Dogfish Woman is drawn from another sculpture, The Spirit of Haida Gwaii (1986)—an iconic work Reid commissioned by architect Arthur Erickson for the courtyard of the Canadian Embassy in Washington, D.C. The Vancouver International Airport commissioned a second cast of the work which is permanently installed in the international terminal. The work also appears on the back of the Canadian twenty-dollar bill. Dogfish Woman — a mythic figure, distinguished in traditional Haida design by a hooked beak that signifies her transformative powers, and a labret in her lower lip — was a favourite subject of Reid’s who has given her the stylized nose of the shark reconfigured as a crown.
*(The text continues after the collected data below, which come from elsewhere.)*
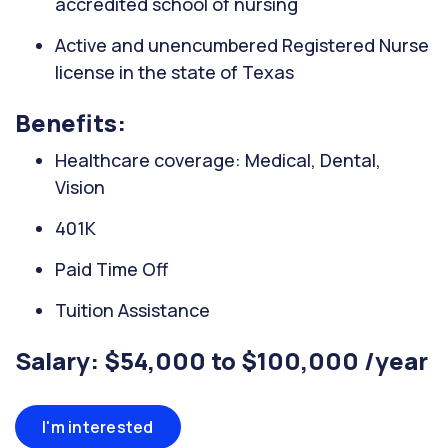
accredited school of nursing
Active and unencumbered Registered Nurse
license in the state of Texas
Benefits:
Healthcare coverage: Medical, Dental,
Vision
401K
Paid Time Off
Tuition Assistance
Salary: $54,000 to $100,000 /year
I'm interested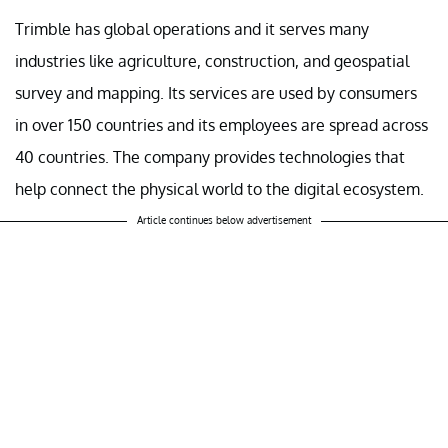
Trimble has global operations and it serves many
industries like agriculture, construction, and geospatial
survey and mapping. Its services are used by consumers
in over 150 countries and its employees are spread across
40 countries. The company provides technologies that
help connect the physical world to the digital ecosystem.
Article continues below advertisement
Reid’s portrayal of Bear Mother, a Haida woman who becomes the mother of cub children, is depicted with a smooth, human face and stylized fur.

Bill Reid, Dogfish Woman, 1991. Plaster on marble pedestal. SFU Art Collection. Gift of Allan and Faigie Waisman, 2002.

Title
Dogfish Woman
Artist
Bill Reid
Year
1991
Collection
SFU Art Collection
Artists
Haida artist Bill Reid (1920–1998) trained as a jeweler at Ryerson Polytechnical Institute and the London School of Design. After seeing bracelets carved by his great uncle, Charles Edenshaw, Reid became a dedicated student of Haida art and is often cited as the single most important figure in the late twentieth-century renaissance of Haida culture.